Introduction
Every trial must have replications or repetitions because the experimental error is estimated in replicated trials. However, dairies commercial farms demonstration trials are impossible to replicate most of the time. This is because of the practical operation at the dairy farm, the manageability of the day-to-day operation, and the cost involved with them. In such situations, it is possible to use statistical experimental design and tools that can be used to analyze the data. This paper will focus on-farm trials and observations, nature and underlying principles of non-replicated tests, and briefly discuss analysis methods.
Importance of Replication
Replication is one of the milestone concepts of experimental design and statistical analysis. It is widely used in animal science research to calculate the experimental error variance against which treatment effects should be compared. It also helps to operational consistency of experimental results (Kuehl, 2000). Replicating treatments in a trial enables the researcher to separate the actual treatment effects from the background noise by absorbing experimental error (Johnson, 2006). Therefore, whenever possible, experimental treatments should be replicated.

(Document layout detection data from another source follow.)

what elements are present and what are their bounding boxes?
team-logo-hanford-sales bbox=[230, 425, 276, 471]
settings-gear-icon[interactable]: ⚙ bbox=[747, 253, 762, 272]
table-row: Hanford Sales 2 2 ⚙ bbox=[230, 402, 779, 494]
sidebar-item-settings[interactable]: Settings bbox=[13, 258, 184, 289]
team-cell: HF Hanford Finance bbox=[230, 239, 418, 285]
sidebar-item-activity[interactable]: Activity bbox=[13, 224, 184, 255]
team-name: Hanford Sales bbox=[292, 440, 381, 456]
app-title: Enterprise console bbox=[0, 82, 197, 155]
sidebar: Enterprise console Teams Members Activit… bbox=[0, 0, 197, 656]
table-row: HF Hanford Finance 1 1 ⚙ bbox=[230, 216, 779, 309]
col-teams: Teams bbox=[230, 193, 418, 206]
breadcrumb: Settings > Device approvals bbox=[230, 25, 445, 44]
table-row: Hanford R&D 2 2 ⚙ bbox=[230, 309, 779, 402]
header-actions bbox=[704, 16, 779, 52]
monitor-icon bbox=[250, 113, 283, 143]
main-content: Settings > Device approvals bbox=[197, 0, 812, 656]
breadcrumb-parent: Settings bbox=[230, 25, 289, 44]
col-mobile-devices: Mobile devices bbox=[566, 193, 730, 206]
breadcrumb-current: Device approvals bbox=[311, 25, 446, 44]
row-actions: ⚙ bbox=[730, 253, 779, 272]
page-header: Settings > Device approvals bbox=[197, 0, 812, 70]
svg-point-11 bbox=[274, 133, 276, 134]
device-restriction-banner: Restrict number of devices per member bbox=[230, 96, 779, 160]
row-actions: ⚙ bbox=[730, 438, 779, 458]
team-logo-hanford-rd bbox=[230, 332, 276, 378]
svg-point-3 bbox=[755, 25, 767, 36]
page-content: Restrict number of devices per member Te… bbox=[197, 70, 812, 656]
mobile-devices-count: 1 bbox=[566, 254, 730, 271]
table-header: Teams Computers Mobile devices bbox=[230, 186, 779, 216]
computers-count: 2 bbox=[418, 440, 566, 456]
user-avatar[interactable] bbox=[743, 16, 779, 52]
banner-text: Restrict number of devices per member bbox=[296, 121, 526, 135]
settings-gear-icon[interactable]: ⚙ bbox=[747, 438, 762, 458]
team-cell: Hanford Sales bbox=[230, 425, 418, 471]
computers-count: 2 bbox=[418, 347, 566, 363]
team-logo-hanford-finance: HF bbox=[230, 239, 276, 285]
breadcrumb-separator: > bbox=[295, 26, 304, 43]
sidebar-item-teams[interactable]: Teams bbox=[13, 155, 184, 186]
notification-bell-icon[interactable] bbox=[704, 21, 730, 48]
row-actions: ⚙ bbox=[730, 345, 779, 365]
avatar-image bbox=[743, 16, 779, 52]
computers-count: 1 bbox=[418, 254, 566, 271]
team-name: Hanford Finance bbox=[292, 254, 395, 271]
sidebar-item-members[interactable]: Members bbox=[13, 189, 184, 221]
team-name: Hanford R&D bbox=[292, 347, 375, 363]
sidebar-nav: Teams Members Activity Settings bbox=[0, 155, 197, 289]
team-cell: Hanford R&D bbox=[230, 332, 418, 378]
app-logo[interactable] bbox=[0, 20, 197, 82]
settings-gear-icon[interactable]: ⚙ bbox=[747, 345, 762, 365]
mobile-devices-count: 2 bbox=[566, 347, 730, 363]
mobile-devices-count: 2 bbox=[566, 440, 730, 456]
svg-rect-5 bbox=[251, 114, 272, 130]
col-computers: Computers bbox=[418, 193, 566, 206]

However, there are situations where replicating a treatment in different units is not possible, forcing investigators to conduct non-replicated studies. Most of the time, such experiments are frequently used to save costs. According to Machado and Petrie (2006), replication in agricultural science is impractical, expensive, or impossible in certain situations. For example, long-term experiments initiated before the current understanding of statistics, ecological and watershed studies, large field-scale research trials, demonstration plots, geological research, and even unforeseen design mistakes.
Why Non-Replication is Not Used in Dairy Publication
Machado and Petrie (2006) point out that many agricultural researchers consider non-replicated experiments unscientific and unacceptable for publication. Most of the trials published in the animal science journal are from the universities where the farm conducts a scientist trial. Therefore, the structure is designed to use small numbers of animals with enough replication of the experimental united in those studies. A non-replicated study requires special statistical knowledge and a significant number of animals or subsamples to have the power to detect the difference in the treatments. According to Bisgaard (1992), experimental design techniques were initially developed with replications for agricultural and biological research. Although there are early industrial applications of the design of experiments, engineers took a long time to envision that methods used for agricultural and biological studies had relevance to their work. Today, some processes are widely used in industry that can be applied in agricultural, physical, and environmental settings.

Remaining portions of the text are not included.